TASK STATEMENT. Go through the data line by line. Copy each one holding the string "Hughes".

Data excerpts:

------------------------

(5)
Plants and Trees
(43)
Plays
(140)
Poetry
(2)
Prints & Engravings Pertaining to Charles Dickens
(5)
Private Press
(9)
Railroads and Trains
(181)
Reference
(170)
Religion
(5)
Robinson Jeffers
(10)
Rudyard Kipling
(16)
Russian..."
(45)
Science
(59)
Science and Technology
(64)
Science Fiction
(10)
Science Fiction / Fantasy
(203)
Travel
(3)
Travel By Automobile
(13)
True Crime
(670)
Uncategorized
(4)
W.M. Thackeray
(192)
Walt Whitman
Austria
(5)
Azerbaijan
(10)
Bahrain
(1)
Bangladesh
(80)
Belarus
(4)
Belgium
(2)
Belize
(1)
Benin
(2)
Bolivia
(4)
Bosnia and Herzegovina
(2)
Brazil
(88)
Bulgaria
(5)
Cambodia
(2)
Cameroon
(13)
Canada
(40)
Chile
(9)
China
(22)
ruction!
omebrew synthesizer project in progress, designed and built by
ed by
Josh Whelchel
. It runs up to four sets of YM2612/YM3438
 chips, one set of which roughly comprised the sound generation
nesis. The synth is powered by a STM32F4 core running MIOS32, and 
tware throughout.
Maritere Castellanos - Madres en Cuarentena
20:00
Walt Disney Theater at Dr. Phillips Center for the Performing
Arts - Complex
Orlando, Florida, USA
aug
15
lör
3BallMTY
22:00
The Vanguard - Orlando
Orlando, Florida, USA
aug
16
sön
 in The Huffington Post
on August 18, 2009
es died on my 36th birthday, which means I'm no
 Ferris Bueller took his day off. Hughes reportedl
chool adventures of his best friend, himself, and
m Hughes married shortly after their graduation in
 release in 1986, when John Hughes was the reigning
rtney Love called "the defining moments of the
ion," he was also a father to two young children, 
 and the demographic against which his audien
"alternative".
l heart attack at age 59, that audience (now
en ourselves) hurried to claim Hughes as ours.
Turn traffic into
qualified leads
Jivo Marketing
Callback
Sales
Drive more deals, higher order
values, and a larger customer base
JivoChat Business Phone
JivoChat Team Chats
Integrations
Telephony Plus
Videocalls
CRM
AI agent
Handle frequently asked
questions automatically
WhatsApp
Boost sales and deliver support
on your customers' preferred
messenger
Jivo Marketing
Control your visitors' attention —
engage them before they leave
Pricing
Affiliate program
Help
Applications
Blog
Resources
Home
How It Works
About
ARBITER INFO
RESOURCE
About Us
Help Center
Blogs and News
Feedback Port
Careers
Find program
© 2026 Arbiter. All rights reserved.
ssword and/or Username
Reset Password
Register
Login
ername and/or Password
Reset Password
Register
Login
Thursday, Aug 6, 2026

------------------------

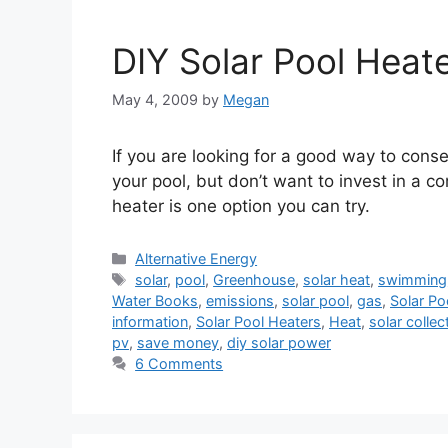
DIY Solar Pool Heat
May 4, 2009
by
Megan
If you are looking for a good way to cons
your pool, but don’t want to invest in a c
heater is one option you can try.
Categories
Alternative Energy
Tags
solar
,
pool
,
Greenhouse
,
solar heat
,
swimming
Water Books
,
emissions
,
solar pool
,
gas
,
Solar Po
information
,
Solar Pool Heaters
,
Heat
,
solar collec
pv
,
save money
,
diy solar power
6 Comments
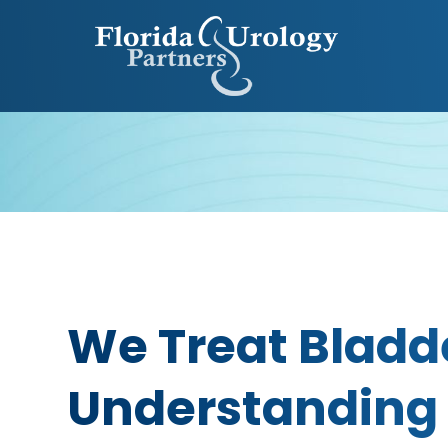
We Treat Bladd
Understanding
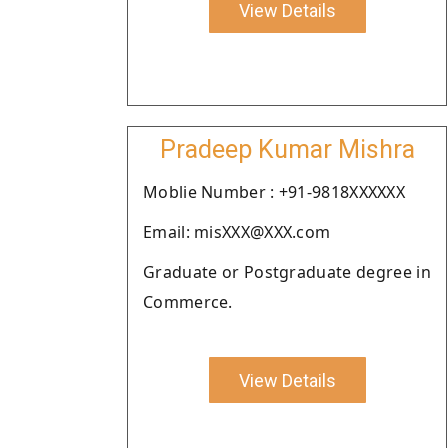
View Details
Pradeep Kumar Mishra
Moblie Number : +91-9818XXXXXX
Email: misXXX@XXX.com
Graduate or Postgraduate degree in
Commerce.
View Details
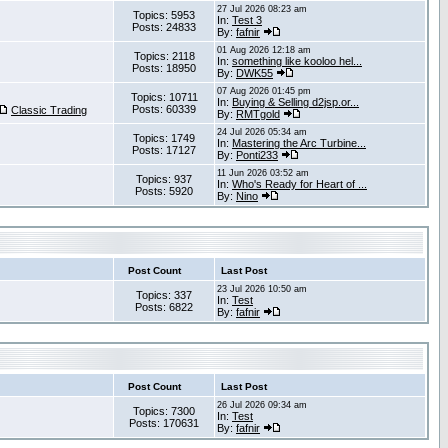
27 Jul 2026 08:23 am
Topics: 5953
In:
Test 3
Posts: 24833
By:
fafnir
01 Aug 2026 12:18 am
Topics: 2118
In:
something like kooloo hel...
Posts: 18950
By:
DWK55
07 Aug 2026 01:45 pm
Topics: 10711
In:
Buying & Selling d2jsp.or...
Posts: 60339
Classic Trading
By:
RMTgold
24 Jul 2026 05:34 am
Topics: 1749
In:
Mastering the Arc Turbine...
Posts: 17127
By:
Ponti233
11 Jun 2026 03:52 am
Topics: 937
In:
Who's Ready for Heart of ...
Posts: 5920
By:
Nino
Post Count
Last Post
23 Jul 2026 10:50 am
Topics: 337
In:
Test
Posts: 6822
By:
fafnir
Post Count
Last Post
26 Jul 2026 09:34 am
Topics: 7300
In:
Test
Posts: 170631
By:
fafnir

------------------------

TASK RESULT.
 Ferris Bueller took his day off. Hughes reportedl
m Hughes married shortly after their graduation in
 release in 1986, when John Hughes was the reigning
en ourselves) hurried to claim Hughes as ours.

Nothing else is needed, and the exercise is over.